Ein weiteres Problem: Der Konflikt geschieht nicht auf Englisch oder Deutsch. "Offen gesagt ist die Sprachbarriere ein großes Problem", sagt Caulfield und deutet auf Menschen, die versuchen, Nachrichten aus der Ukraine in Echtzeit zu überprüfen. "Um herauszufinden, was authentisch ist, kann man sich nicht mit Videos von Orten befassen, die man nicht kennt, oder sich auf Videos stützen, die in einer Sprache sind, die man nicht versteht", sagt er.

Bevor Sie etwas teilen, sollten Sie sich fragen: Kann ich die Sprache, die gesprochen wird, selbst übersetzen? Bin ich in der Lage, Videos und Fotos aus Quellen zu recherchieren und zu analysieren, mit denen ich noch nie in Berührung gekommen bin? Obwohl Bürgerjournalismus oft sehr wertvoll sein kann, erfordert er echte Fähigkeiten und eine Ausbildung, um zu funktionieren. Seien Sie realistisch in der Einschätzung Ihrer eigenen Fähigkeiten.

Und denken Sie daran, dass Fehler Konsequenzen haben. Die Weitergabe falscher oder irreführender Informationen über eine sich schnell entwickelnde Situation könnte dazu führen, dass Menschen verletzt oder gar getötet werden. Verbreiten Sie stattdessen "gute" Informationen und stärken Sie zuverlässige Quellen.

Eines der wichtigsten Dinge, die Sie in einer solchen Situation tun können – sowohl für sich selbst als auch für Ihr Internet-Umfeld – ist es, einen "Realitätsanker" zu setzen. Wer sind die zuverlässigen Quellen, die englischsprachige Berichte veröffentlichen? Wem können Sie folgen, um dessen gute Informationen zu verbreiten?
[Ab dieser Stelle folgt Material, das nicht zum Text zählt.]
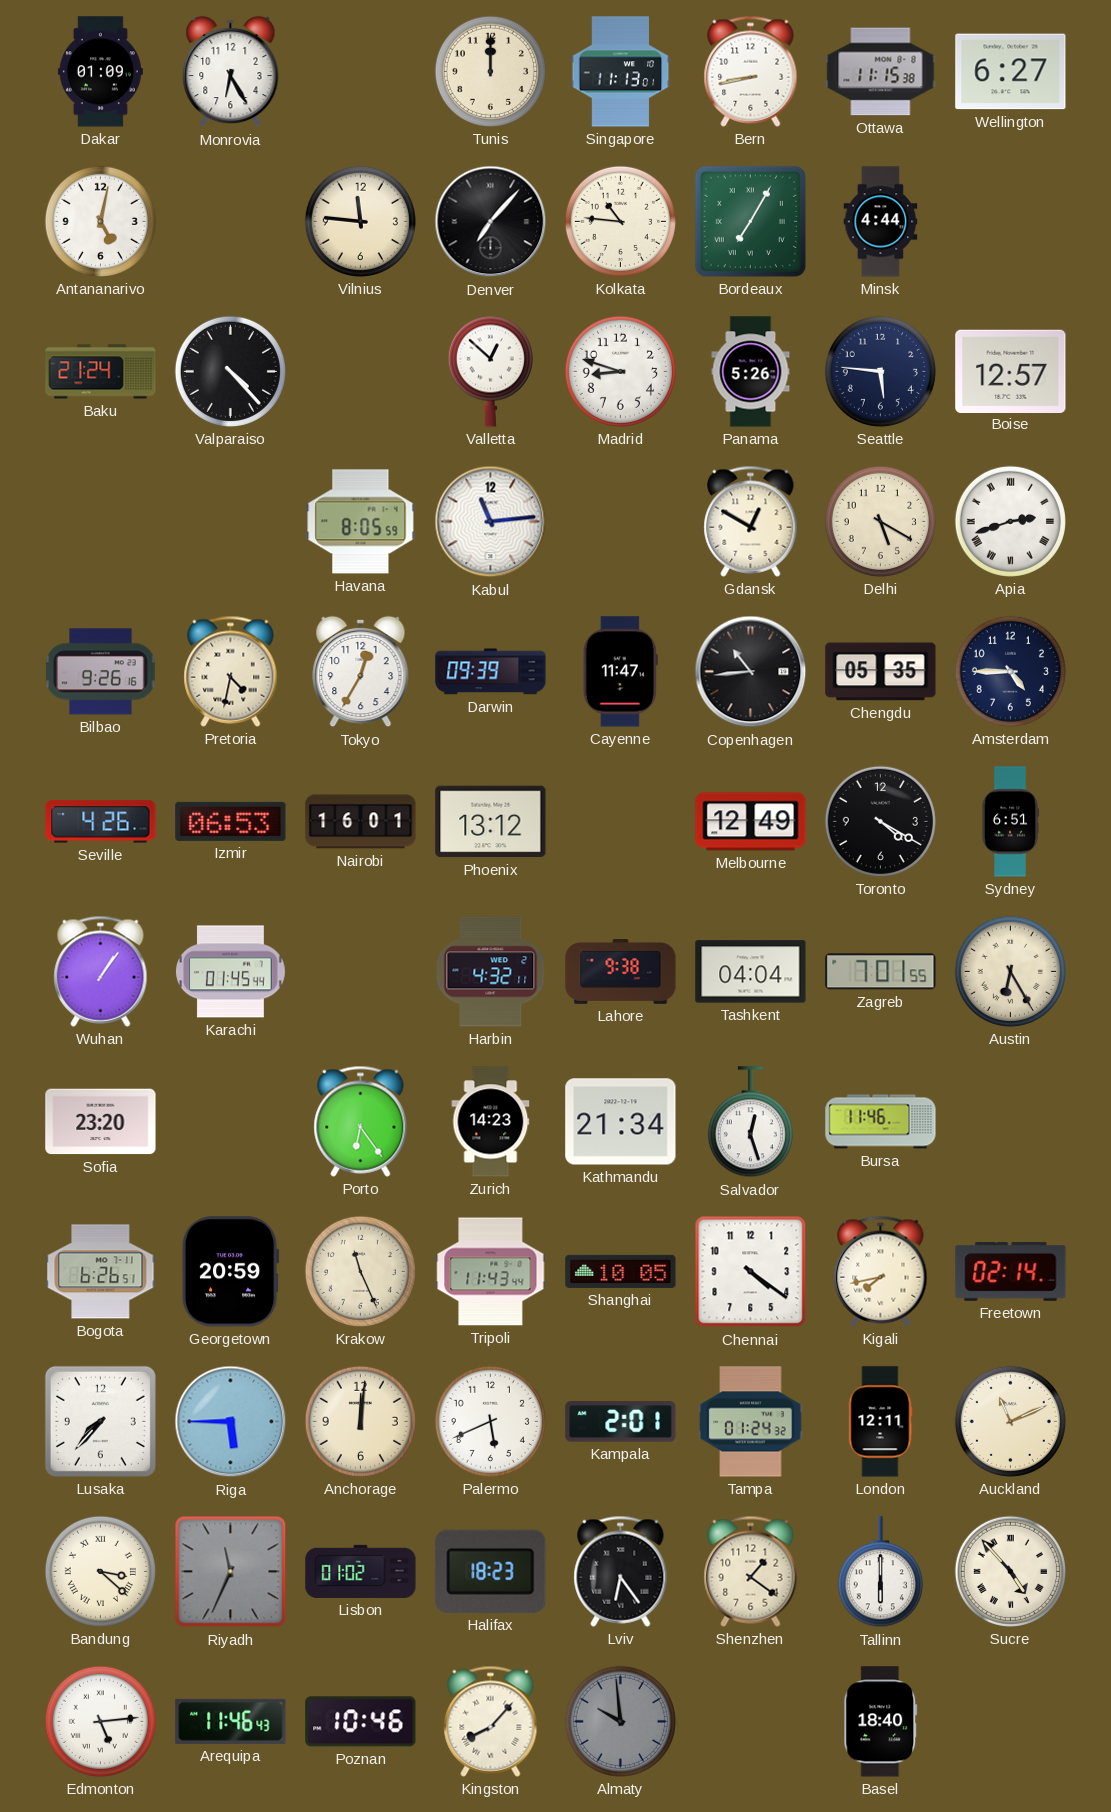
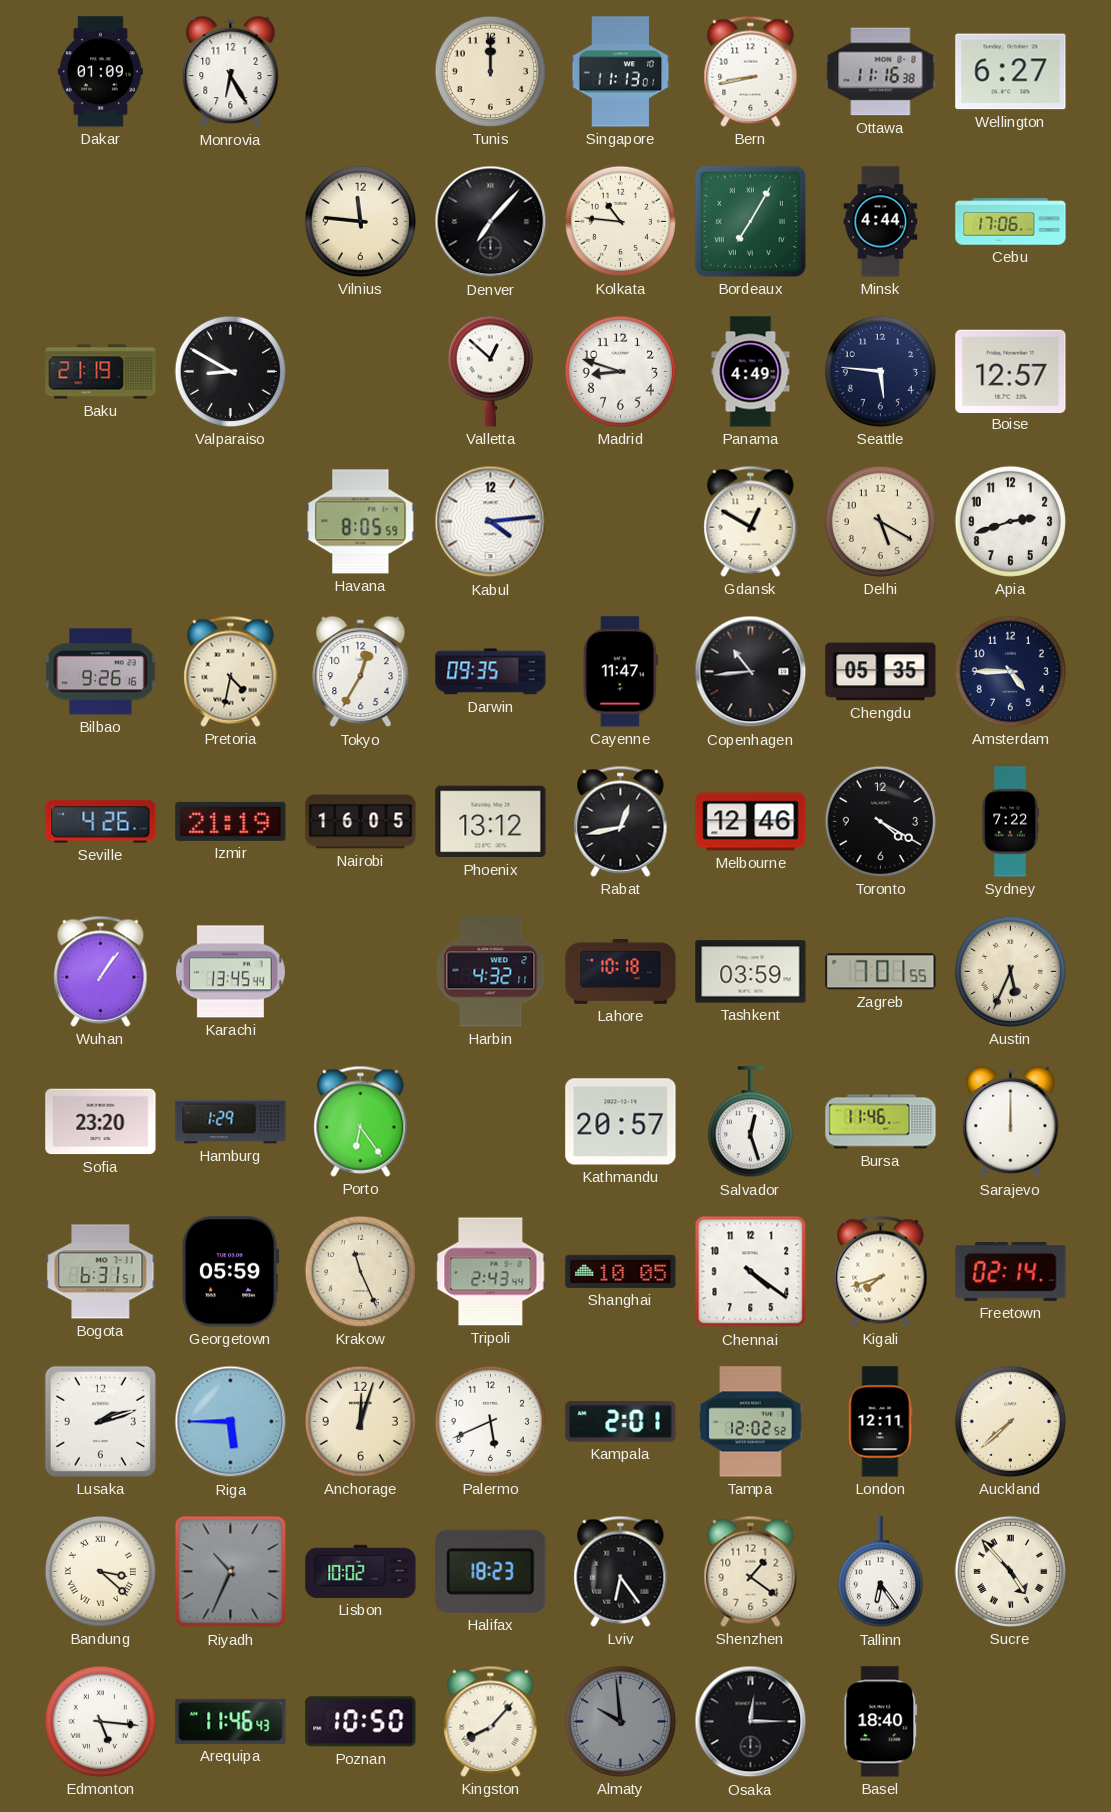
Ottawa: 11:15 -> 11:16
Antananarivo: 5:02 -> none
Cebu: none -> 17:06
Baku: 21:24 -> 21:19
Valparaiso: 4:23 -> 8:50
Panama: 5:26 -> 4:49
Kabul: 11:14 -> 4:14
Apia numerals: Roman -> Arabic
Darwin: 09:39 -> 09:35
Izmir: 06:53 -> 21:19
Nairobi: 16:01 -> 16:05
Rabat: none -> 12:43
Melbourne: 12:49 -> 12:46
Sydney: 6:51 -> 7:22
Karachi: 01:45 -> 13:45
Lahore: 9:38 -> 10:18
Tashkent: 04:04 -> 03:59
Austin: 6:25 -> 5:34
Hamburg: none -> 1:29
Zurich: 14:23 -> none
Kathmandu: 21:34 -> 20:57
Sarajevo: none -> 12:00
Bogota: 6:26 -> 6:31
Georgetown: 20:59 -> 05:59
Tripoli: 11:43 -> 2:43
Kigali: 7:43 -> 7:42
Lusaka: 7:37 -> 2:12
Anchorage: 12:01 -> 12:03
Tampa: 01:24 -> 12:02
Auckland: 11:11 -> 7:38
Riyadh: 11:34 -> 10:34
Lisbon: 01:02 -> 10:02
Tallinn: 6:00 -> 6:24
Edmonton: 5:14 -> 5:16
Poznan: 10:46 -> 10:50
Osaka: none -> 12:15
Journalisten wie Jane Lytvynenko, die selbst Ukrainerin ist und sich mit Fehlinformationen befasst hat, ermitteln und teilen Ressourcen für diejenigen, die zur Unterstützung ukrainischer Wohltätigkeitsorganisationen und Medien spenden möchten. Sie liefern wichtige Informationen über die Invasion.

Andere Aktivisten haben eine Liste mit propagandistischen Nachrichtenkanälen und sozialen Profilen erstellt, die man meiden sollte. Bellingcat hat eine laufend aktualisierte Tabelle mit entlarvten Lügengeschichten. Das Nachrichtenportal Kyiv Independent twittert ständig Updates.

"Vielleicht ist Ihre Rolle in dieser Angelegenheit auch nicht die eines Reporters, der seinen Freunden die neuesten Geschichten erzählt", sagt Caulfield. Es gibt viele Leute, die diese Arbeit machen und einfach sehr gut darin sind, sagt er. Stattdessen sei es besser, über Fehlinformationen aufzuklären, wie sie Russland schon 2014 bei der Krim-Übernahme verwendet habe.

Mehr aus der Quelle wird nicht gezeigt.